From: Andrea Righi <arighi@nvidia.com>
To: Marek Szyprowski <m.szyprowski@samsung.com>
Cc: Ingo Molnar <mingo@redhat.com>,
Peter Zijlstra <peterz@infradead.org>,
Juri Lelli <juri.lelli@redhat.com>,
Vincent Guittot <vincent.guittot@linaro.org>,
Dietmar Eggemann <dietmar.eggemann@arm.com>,
Steven Rostedt <rostedt@goodmis.org>,
Ben Segall <bsegall@google.com>, Mel Gorman <mgorman@suse.de>,
Valentin Schneider <vschneid@redhat.com>,
K Prateek Nayak <kprateek.nayak@amd.com>,
Christian Loehle <christian.loehle@arm.com>,
Phil Auld <pauld@redhat.com>, Koba Ko <kobak@nvidia.com>,
Felix Abecassis <fabecassis@nvidia.com>,
Balbir Singh <balbirs@nvidia.com>,
Joel Fernandes <joelagnelf@nvidia.com>,
Shrikanth Hegde <sshegde@linux.ibm.com>,
linux-kernel@vger.kernel.org
Subject: Re: [PATCH 1/5] sched/fair: Drop redundant RCU read lock in NOHZ kick path
Date: Thu, 21 May 2026 22:13:43 +0200 [thread overview]

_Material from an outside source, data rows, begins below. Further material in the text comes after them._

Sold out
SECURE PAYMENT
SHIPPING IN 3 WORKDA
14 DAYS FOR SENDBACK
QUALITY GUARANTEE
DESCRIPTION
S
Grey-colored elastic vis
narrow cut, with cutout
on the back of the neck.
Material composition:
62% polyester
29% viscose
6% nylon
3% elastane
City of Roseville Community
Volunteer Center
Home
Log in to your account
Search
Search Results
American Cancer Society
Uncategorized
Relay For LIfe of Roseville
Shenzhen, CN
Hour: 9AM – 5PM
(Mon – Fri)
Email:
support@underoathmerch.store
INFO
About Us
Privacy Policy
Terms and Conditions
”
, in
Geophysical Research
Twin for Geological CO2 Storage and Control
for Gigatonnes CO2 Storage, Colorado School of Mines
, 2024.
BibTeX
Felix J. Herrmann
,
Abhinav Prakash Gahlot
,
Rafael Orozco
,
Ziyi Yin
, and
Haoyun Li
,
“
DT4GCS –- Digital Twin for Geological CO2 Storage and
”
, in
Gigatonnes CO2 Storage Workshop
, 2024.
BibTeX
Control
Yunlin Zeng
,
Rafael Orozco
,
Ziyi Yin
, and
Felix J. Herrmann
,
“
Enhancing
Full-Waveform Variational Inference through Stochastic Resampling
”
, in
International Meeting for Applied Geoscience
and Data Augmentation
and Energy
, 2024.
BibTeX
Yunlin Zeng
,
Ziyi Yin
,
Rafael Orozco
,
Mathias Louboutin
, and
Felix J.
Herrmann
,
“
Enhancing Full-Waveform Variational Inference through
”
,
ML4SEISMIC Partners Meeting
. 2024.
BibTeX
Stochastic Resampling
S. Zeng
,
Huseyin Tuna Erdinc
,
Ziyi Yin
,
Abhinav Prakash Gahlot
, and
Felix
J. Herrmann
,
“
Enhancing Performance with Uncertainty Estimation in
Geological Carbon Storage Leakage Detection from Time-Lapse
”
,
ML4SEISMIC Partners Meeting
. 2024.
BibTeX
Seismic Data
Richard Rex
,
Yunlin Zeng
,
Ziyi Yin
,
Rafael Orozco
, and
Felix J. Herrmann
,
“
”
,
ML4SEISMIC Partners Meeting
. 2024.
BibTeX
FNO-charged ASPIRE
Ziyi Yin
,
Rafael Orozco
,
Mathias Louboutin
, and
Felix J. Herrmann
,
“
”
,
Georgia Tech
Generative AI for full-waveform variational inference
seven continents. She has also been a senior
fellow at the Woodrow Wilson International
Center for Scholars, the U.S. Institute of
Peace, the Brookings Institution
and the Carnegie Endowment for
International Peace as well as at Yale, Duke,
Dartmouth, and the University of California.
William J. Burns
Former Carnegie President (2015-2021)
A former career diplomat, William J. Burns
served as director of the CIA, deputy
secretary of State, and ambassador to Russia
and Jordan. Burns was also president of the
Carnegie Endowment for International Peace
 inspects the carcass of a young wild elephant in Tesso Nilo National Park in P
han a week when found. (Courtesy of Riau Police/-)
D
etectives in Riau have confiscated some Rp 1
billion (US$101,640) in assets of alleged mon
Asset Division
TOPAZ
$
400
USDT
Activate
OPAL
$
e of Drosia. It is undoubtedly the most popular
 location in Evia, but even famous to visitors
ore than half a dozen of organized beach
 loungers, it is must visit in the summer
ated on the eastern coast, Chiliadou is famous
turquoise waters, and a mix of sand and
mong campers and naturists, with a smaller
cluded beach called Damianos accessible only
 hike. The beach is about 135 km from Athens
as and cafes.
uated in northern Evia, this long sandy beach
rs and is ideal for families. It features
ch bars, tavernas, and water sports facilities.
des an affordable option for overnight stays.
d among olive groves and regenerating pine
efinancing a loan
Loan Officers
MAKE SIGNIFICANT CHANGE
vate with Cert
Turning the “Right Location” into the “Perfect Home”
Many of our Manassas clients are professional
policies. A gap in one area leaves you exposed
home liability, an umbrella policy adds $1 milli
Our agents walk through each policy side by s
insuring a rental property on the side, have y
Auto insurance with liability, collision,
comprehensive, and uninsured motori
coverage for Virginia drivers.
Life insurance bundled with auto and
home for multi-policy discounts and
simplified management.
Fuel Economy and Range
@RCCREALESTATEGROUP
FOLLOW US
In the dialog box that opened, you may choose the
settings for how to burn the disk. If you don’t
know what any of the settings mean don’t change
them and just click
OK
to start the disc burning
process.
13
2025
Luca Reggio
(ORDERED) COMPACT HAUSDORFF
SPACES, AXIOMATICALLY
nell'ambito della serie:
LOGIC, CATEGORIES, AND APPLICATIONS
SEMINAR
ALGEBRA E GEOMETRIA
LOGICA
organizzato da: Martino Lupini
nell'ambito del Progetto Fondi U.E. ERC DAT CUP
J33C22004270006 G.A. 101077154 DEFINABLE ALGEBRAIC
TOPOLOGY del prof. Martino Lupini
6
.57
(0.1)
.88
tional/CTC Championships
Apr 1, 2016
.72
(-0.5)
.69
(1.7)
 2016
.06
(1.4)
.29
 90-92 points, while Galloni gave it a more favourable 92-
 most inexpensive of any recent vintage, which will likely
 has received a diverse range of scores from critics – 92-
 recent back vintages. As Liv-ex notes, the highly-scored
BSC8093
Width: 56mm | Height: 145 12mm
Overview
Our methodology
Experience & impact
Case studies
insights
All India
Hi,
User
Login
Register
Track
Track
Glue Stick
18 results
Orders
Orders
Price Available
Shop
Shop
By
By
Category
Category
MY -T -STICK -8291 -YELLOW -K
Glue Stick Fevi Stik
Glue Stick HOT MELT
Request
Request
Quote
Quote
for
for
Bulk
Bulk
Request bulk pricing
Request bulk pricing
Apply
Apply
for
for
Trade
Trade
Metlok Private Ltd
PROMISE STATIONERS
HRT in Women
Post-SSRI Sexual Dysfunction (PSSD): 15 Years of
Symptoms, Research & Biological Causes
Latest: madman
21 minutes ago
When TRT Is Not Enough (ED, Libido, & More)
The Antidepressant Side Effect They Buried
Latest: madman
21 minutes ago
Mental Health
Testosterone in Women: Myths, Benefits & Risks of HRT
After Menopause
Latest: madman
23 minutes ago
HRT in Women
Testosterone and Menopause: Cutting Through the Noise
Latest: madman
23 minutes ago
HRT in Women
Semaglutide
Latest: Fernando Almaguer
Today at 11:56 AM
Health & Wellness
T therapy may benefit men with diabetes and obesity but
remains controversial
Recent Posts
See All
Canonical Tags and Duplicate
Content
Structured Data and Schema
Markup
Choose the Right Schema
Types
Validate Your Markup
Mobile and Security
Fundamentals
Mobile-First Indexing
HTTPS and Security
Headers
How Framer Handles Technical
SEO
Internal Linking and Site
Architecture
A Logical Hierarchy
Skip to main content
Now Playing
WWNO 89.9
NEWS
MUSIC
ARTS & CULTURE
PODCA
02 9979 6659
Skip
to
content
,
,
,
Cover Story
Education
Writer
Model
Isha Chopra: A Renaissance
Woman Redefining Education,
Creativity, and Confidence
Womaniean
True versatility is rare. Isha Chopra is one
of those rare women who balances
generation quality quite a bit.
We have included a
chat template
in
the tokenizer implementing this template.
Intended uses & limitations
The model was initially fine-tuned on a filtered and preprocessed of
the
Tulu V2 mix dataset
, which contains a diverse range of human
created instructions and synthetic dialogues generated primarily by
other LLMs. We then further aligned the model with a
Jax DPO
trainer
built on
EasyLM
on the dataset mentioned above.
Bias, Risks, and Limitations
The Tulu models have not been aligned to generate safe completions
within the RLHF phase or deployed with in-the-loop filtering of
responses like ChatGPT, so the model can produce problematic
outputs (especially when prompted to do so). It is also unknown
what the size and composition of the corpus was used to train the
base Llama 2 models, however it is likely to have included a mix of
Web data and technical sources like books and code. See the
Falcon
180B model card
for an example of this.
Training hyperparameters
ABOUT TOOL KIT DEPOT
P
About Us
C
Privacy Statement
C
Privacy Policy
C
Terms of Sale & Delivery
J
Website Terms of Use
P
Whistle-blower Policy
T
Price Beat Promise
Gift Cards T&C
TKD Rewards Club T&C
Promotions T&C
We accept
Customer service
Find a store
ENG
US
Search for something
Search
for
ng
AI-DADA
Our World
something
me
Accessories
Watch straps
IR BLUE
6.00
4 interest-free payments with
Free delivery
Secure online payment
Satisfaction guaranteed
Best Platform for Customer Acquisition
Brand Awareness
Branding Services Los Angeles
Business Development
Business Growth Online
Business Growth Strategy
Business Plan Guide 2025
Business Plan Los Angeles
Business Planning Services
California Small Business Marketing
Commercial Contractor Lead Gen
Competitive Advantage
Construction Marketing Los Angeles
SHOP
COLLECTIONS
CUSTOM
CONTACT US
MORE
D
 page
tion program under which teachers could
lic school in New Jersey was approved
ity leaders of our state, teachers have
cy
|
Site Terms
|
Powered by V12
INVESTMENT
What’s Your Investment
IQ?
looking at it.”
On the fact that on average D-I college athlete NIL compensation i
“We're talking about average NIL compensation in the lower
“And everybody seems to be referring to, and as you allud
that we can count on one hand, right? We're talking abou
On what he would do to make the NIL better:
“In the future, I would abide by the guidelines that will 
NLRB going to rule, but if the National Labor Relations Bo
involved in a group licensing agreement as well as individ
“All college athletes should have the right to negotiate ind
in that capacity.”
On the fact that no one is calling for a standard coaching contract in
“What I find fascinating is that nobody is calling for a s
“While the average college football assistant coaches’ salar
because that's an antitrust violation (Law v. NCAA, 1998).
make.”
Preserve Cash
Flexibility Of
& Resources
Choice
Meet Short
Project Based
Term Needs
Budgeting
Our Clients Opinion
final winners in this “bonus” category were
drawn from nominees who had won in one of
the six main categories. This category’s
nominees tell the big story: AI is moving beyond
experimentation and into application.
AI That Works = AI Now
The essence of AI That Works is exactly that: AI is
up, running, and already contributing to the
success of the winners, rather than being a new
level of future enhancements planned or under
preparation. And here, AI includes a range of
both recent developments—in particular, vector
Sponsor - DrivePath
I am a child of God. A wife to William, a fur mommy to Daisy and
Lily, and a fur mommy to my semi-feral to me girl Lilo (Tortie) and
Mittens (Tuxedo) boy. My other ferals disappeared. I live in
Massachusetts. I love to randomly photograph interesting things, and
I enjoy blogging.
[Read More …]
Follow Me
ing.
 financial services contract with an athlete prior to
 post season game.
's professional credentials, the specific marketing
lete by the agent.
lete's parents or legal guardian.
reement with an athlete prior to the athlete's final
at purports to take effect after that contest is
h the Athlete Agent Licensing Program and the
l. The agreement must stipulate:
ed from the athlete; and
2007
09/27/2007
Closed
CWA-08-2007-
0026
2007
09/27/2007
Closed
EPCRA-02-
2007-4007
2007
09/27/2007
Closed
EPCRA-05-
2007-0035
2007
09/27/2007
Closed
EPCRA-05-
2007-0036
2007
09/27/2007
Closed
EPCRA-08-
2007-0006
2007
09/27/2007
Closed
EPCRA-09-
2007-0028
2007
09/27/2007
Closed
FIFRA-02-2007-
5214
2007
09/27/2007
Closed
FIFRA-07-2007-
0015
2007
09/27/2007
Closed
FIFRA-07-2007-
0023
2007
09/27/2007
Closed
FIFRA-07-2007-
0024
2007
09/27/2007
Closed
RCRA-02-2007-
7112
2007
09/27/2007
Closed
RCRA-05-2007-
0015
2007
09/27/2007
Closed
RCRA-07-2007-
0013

Message-ID: <ag9ndzFtUahhsYPZ@gpd4> (raw)
In-Reply-To: <38fe0a1d-1a48-435a-910a-c278024d9ac9@samsung.com>
Hi Marek,
On Thu, May 21, 2026 at 09:47:03PM +0200, Marek Szyprowski wrote:
> On 09.05.2026 20:07, Andrea Righi wrote:
> > nohz_balancer_kick() is reached from sched_balance_trigger(), which is
> > called from sched_tick(). sched_tick() runs with IRQs disabled, so the
> > additional rcu_read_lock/unlock() used around sched_domain accesses in
> > this path is redundant. Rely on the existing IRQ-disabled context (and
> > the rcu_dereference_all() checking) instead.
> >
> > The same applies to set_cpu_sd_state_idle(), called from the idle entry
> > path with IRQs disabled, and to set_cpu_sd_state_busy(), reachable via
> > nohz_balance_exit_idle() from two contexts: nohz_balancer_kick() (IRQs
> > disabled, as above) and sched_cpu_deactivate() (the CPUHP_AP_ACTIVE
> > teardown, which runs under cpus_write_lock(), so it cannot race with
> > sched-domain rebuilds). In both cases the rcu_dereference_all()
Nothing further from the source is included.